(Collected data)
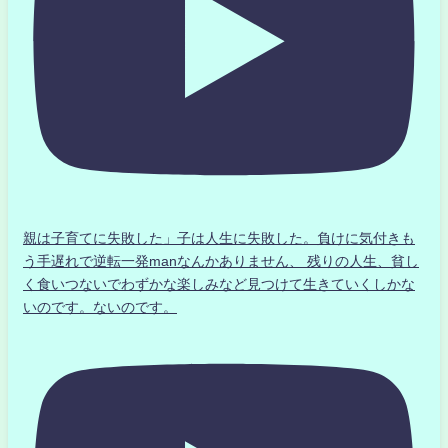
親は子育てに失敗した」子は人生に失敗した。負けに気付きも
う手遅れで逆転一発manなんかありません、 残りの人生、貧し
く食いつないでわずかな楽しみなど見つけて生きていくしかな
いのです。ないのです。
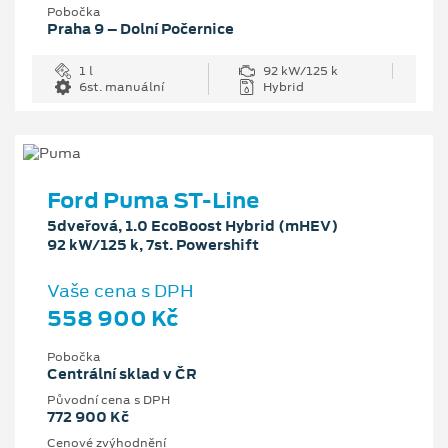
Pobočka
Praha 9 – Dolní Počernice
1 l
92 kW/125 k
6st. manuální
Hybrid
Ford Puma ST-Line
5dveřová, 1.0 EcoBoost Hybrid (mHEV)
92 kW/125 k, 7st. Powershift
Vaše cena s DPH
558 900 Kč
Pobočka
Centrální sklad v ČR
Původní cena s DPH
772 900 Kč
Cenové zvýhodnění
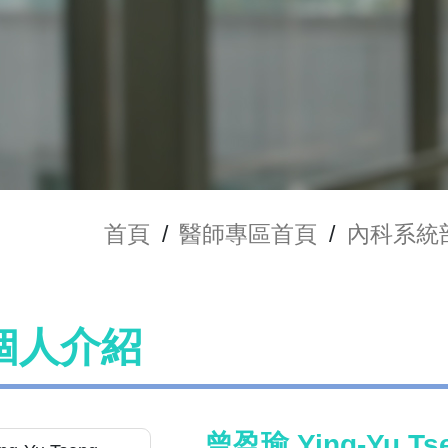
首頁
/
醫師專區首頁
/
內科系統
個人介紹
曾盈瑜 Ying-Yu Ts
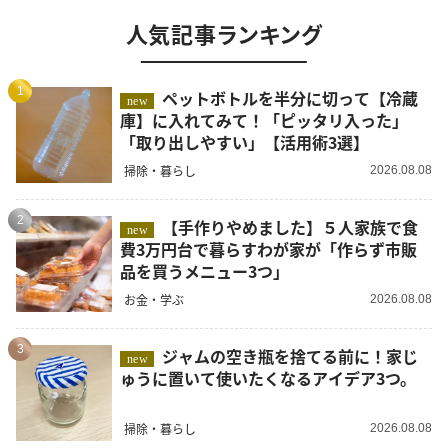
人気記事ランキング
1
ペットボトルを半分に切って【冷蔵
new
庫】に入れてみて！「ピッタリ入った」
「取り出しやすい」【活用術3選】
掃除・暮らし
2026.08.08
2
【手作りやめました】５人家族で食
new
費3万円台で暮らすわが家が「作らず市販
品を買うメニュー3つ」
お金・学ぶ
2026.08.08
3
ジャムの空き瓶を捨てる前に！家じ
new
ゅうに置いて使いたくなるアイデア3つ。
掃除・暮らし
2026.08.08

### WHAT THE EXERCISE ASKS:
Exactly as they stand, retype all the entries, but omit the pictures.

### WRITTEN RESPONSE:
親は子育てに失敗した」子は人生に失敗した。負けに気付きも
う手遅れで逆転一発manなんかありません、 残りの人生、貧し
く食いつないでわずかな楽しみなど見つけて生きていくしかな
いのです。ないのです。
Pobočka
Praha 9 – Dolní Počernice
1 l
92 kW/125 k
6st. manuální
Hybrid
Ford Puma ST-Line
5dveřová, 1.0 EcoBoost Hybrid (mHEV)
92 kW/125 k, 7st. Powershift
Vaše cena s DPH
558 900 Kč
Pobočka
Centrální sklad v ČR
Původní cena s DPH
772 900 Kč
Cenové zvýhodnění
首頁
/
醫師專區首頁
/
內科系統
個人介紹
曾盈瑜 Ying-Yu Ts
人気記事ランキング
1
ペットボトルを半分に切って【冷蔵
new
庫】に入れてみて！「ピッタリ入った」
「取り出しやすい」【活用術3選】
掃除・暮らし
2026.08.08
2
【手作りやめました】５人家族で食
new
費3万円台で暮らすわが家が「作らず市販
品を買うメニュー3つ」
お金・学ぶ
2026.08.08
3
ジャムの空き瓶を捨てる前に！家じ
new
ゅうに置いて使いたくなるアイデア3つ。
掃除・暮らし
2026.08.08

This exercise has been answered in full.